James frowns. “That’s my cousin, Michael. I’d prefer not to take him anywhere, and I’d definitely prefer not to picture his underwear.”
“All right.” I keep scanning until I land on a guy who bears no resemblance to any Bracelyn I’ve met. I’m pretty sure he’s Amber’s uncle, and he’s leaning against a tree drinking a beer. “That guy.” I nod and study him. “First girlfriend was named Karen, and he wears tighty-whities that get so frayed his wife has to sneak them out of his drawer and buy him new ones.”
James lifts an eyebrow. “His wife, Karen?”
“Of course not. He’s not the sort of guy to marry his first love.” Of this detail I’m sure. I know men. Pretty sure I’ve got the underwear right, too.
James is studying me like this is either the weirdest or most intriguing first conversation he’s ever had. My money’s on the for
mer.
But he’s sticking around instead of wandering off where his brothers have clustered near a buffet table, so I keep going.
“That woman over there.” I nod toward a grandmotherly sort with a salt-and-pepper perm and a glass of seltzer water in her hand. Mrs.

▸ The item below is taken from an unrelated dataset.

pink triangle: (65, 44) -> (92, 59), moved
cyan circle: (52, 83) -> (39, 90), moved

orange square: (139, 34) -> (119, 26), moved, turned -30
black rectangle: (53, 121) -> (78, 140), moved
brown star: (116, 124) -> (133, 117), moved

Angela Percy, retired teacher and the town’s biggest busybody. “If you didn’t take time to watch her, you’d go with something obvious like Floyd for the boyfriend and parachute granny panties. But you see the way she’s checking out Brandon Brown’s ass?”
James gives his trademark curt nod. “Certainly.”

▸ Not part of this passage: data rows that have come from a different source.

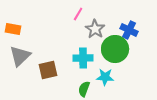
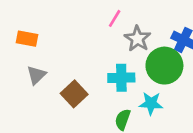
gray triangle: (20, 56) -> (36, 75), size x0.7
brown square: (48, 70) -> (74, 94), turned -30

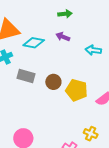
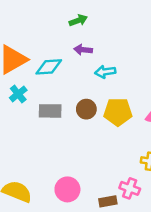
cyan arrow: (93, 50) -> (105, 72), moved

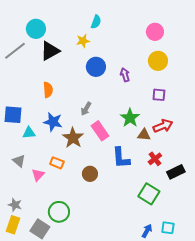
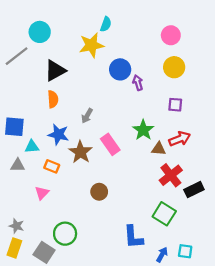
yellow star: (83, 41) -> (91, 45), size x1.6
black triangle: (50, 51) -> (55, 71), moved
blue circle: (96, 67) -> (120, 69), moved
gray arrow: (86, 109) -> (87, 116), moved
blue L-shape: (121, 158) -> (133, 237), moved
red cross: (155, 159) -> (171, 175), size x1.5
gray triangle: (19, 161) -> (18, 165), moved, turned -40
orange rectangle: (57, 163) -> (52, 166), moved

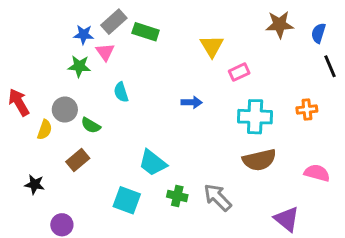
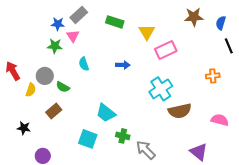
green rectangle: (146, 32) -> (115, 22), moved
pink rectangle: (239, 72) -> (166, 50), size x1.5
blue arrow: (192, 102) -> (123, 65), moved
cyan cross: (255, 117) -> (161, 89), moved, turned -35
gray arrow: (218, 197) -> (146, 150), moved

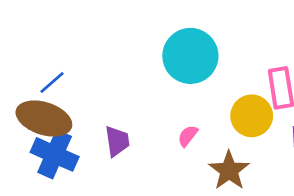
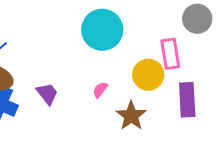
purple trapezoid: (117, 141) -> (47, 94), turned -30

“Oh, look—she’s going in for the pinch.”
James winces. “I happen to know she spent months pestering Bree’s fiancé to disrobe for a charity calendar.”
“Exactly. She’s a badass.” I’d like to be her when I grow up.
I sip my drink again as James signals a roving bartender for another. Mine’s not even half gone, but his is empty. I file that away in my brain, wondering if there’s a reason he’s hitting the sauce hard.
“So, the older woman,” I continue. “Mrs. Percy. You’re going with Rafael or Javier for the boyfriend and maybe a red lace thong?”
He frowns. “Is it appropriate to speculate about the undergarments of senior citizens?”
Before I can answer, Mrs. Percy turns and flashes a salacious smile at me. She makes a gesture I think is the universal sign for blowjob, or maybe she’s choking.